As ArbitraryAndCapricious points out, Brussels sprouts in a slow cooker will be soft. They will also be hammered through, which can turn them into little sulphur stinkbombs, and maybe a little mushy. Make sure you like thoroughly boiled/steamed B-sprouts before doing this.

Sweet potatoes should be fine. Any sugar source (or none at all) would work. Again, there will be no crispyness.

Dressing should also be fine although, again, it will tend to be pudding-like with no crispy bits.


Honestly the process outlined in this article seems gimmicky and unlikely to turn out very good. “Pack it up, turn it on and forget about it until you feel like eating” slow cooker recipes really only work with a very small number of foods, and those are ones that require very long cooking as a matter of course and/or are meant to be cooked to a mushy texture. If you’re looking for an easy holiday dinner for two that cooks all at the same time, I’d suggest searching for sheet pan thanksgiving.
posted by slkinsey at 6:42 AM on November 22, 2020 [11 favorites]


Best answer: Nthing the suggestion to ditch the slow cooker altogether and go with a sheet pan instead. Just as easy, faster, and more likely to yield better results.

More specific questions:

* If you still want to go with a slow cooker, I would go with a drumstick. It's also dark meat and would also have a bone, so it should cook similarly. (Although, you shouldn't have trouble finding a thigh - most people will be clamoring for the whole bird or a breast, so there should be thighs available.) If you switch to a sheet pan...that depends on whether you prefer light or dark meat.

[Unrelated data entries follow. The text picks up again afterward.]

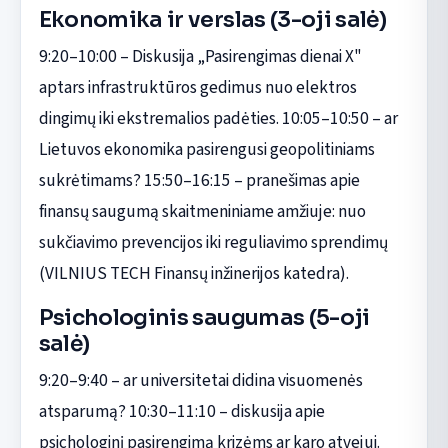
Ekonomika ir verslas (3-oji salė)
9:20–10:00 – Diskusija „Pasirengimas dienai X"
aptars infrastruktūros gedimus nuo elektros
dingimų iki ekstremalios padėties. 10:05–10:50 – ar
Lietuvos ekonomika pasirengusi geopolitiniams
sukrėtimams? 15:50–16:15 – pranešimas apie
finansų saugumą skaitmeniniame amžiuje: nuo
sukčiavimo prevencijos iki reguliavimo sprendimų
(VILNIUS TECH Finansų inžinerijos katedra).
Psichologinis saugumas (5-oji
salė)
9:20–9:40 – ar universitetai didina visuomenės
atsparumą? 10:30–11:10 – diskusija apie
psichologinį pasirengimą krizėms ar karo atvejui.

* Seasoning brussels sprouts: Oh, man, what doesn't work?.... However, I would go with something that harmonizes with the meal itself - if you're going with more of a traditional sage-and-onion vibe on the turkey, similar "poultry" herbs would work well - a little thyme, a little rosemary, etc. If you want more of a "Mediterranean" feel, add a little oregano. And - garlic, absolutely.

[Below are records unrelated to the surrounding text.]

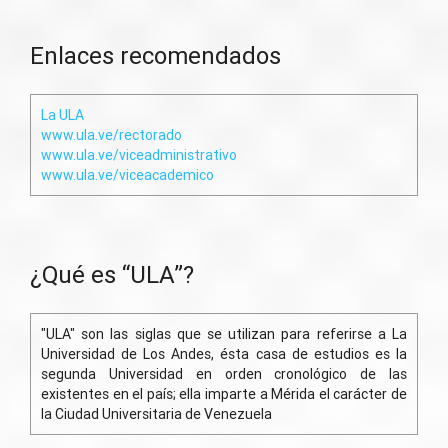
Enlaces recomendados
La ULA
www.ula.ve/rectorado
www.ula.ve/viceadministrativo
www.ula.ve/viceacademico
¿Qué es “ULA”?
"ULA" son las siglas que se utilizan para referirse a La
Universidad de Los Andes, ésta casa de estudios es la
segunda Universidad en orden cronológico de las
existentes en el país; ella imparte a Mérida el carácter de
la Ciudad Universitaria de Venezuela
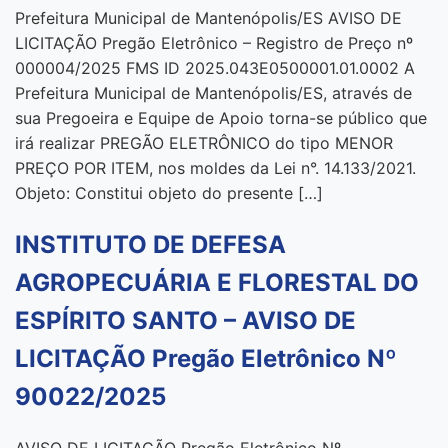
Prefeitura Municipal de Mantenópolis/ES AVISO DE
LICITAÇÃO Pregão Eletrônico – Registro de Preço nº
000004/2025 FMS ID 2025.043E0500001.01.0002 A
Prefeitura Municipal de Mantenópolis/ES, através de
sua Pregoeira e Equipe de Apoio torna-se público que
irá realizar PREGÃO ELETRÔNICO do tipo MENOR
PREÇO POR ITEM, nos moldes da Lei n°. 14.133/2021.
Objeto: Constitui objeto do presente […]
INSTITUTO DE DEFESA
AGROPECUÁRIA E FLORESTAL DO
ESPÍRITO SANTO – AVISO DE
LICITAÇÃO Pregão Eletrônico Nº
90022/2025
AVISO DE LICITAÇÃO Pregão Eletrônico Nº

* Honey in lieu of brown sugar: it'll be a subtly different flavor, but will still be fine. Brown sugar has a little bit of a molasses-y note, and honey has more of a...er, honey note. But the recipe will work either way.
posted by EmpressCallipygos at 8:50 AM on November 22, 2020


Response by poster: Thanks for all your help.

I went to a different store and got a thigh. But I am planning to ditch the slow cooker for a sheet pan and this recipe.
posted by NotLost at 5:59 PM on November 22, 2020 [1 favorite]


Cool! I’d recommend some fresh (although dried will work) sage and rosemary for the dressing.